During his decade on the BBC period drama Peaky Blinders, Cillian Murphy matured visibly as a man, and also as an actor. Steven Knight wrote such a challenging and nuanced role for him, as gangster Tommy Shelby, that it wasn’t surprising at all that, when the series concluded, Murphy was tapped to star as J. Robert Oppenheimer by Christopher Nolan.
It also wasn’t surprising, if you’d devoured all six seasons of Peaky Blinders, that Murphy would be not only willing, but eager, to revisit the character of Tommy in a movie-length sequel. Especially when the script is written by series creator Steven Knight, and brings the story to a dramatic conclusion.
The drama in Peaky Blinders: The Immortal Man is provided by both personal and historical challenges. We last saw Tommy, in the final episode of Peaky Blinders, in the 1930s. Prohibition had been repealed in the U.S., the Nazi Party was rising in Germany, and Tommy’s volatile brother, Arthur, was about to die.
The movie jumps ahead to November 1940, when England already is at war with Germany. A munitions factory staffed by women in Birmingham, Tommy’s hometown, is bombed by aerial strikes from the Nazis, and claims more than 100 victims.
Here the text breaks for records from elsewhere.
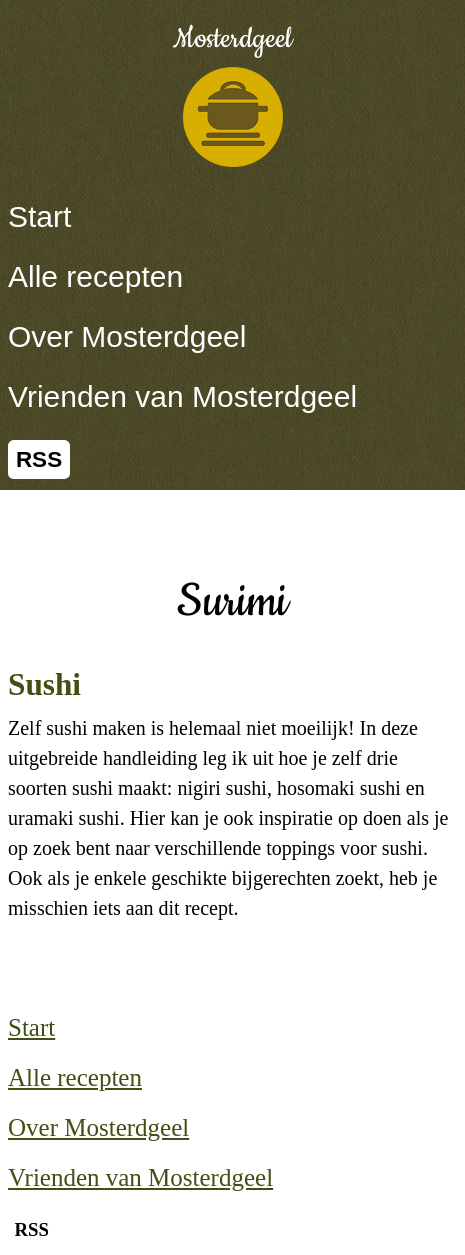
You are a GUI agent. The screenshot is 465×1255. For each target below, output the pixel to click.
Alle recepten (95, 276)
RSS (39, 459)
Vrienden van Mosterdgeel (182, 396)
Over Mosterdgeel (127, 336)
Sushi (44, 684)
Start (39, 216)
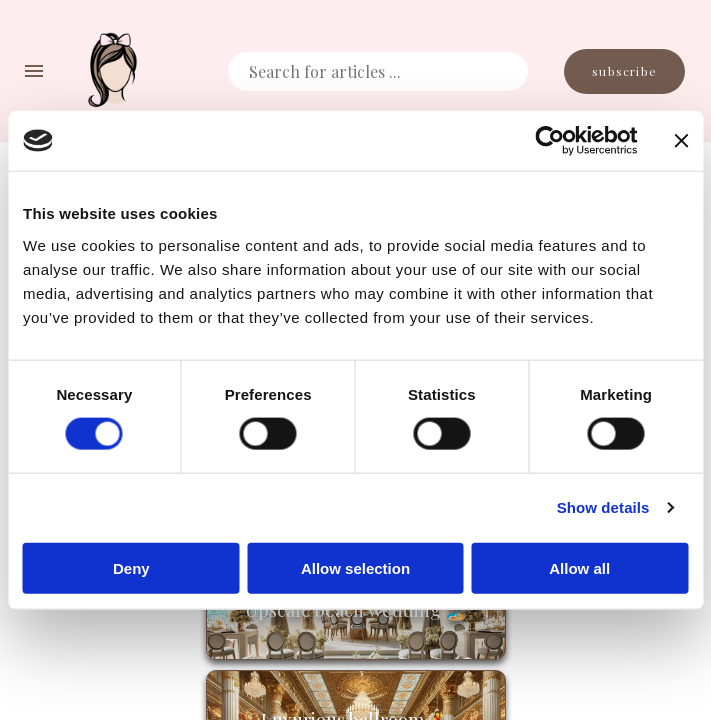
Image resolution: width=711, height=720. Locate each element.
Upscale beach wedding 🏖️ (356, 610)
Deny (131, 567)
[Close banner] (681, 141)
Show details (603, 507)
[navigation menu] (34, 71)
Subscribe (624, 71)
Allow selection (355, 567)
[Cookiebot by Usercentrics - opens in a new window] (549, 141)
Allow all (579, 567)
Tommy has long since secluded himself far away, isolated in a remote farmhouse, haunted by wartime memories and what he fears are family ghosts. But the bombing brings a visit from his sister Ada (Sophie Rundle). She informs him not only of the devastation to Birmingham, but the fact that his estranged son has taken control of his old gang, the Peaky Blinders, and is making new and dangerous moves and alliances.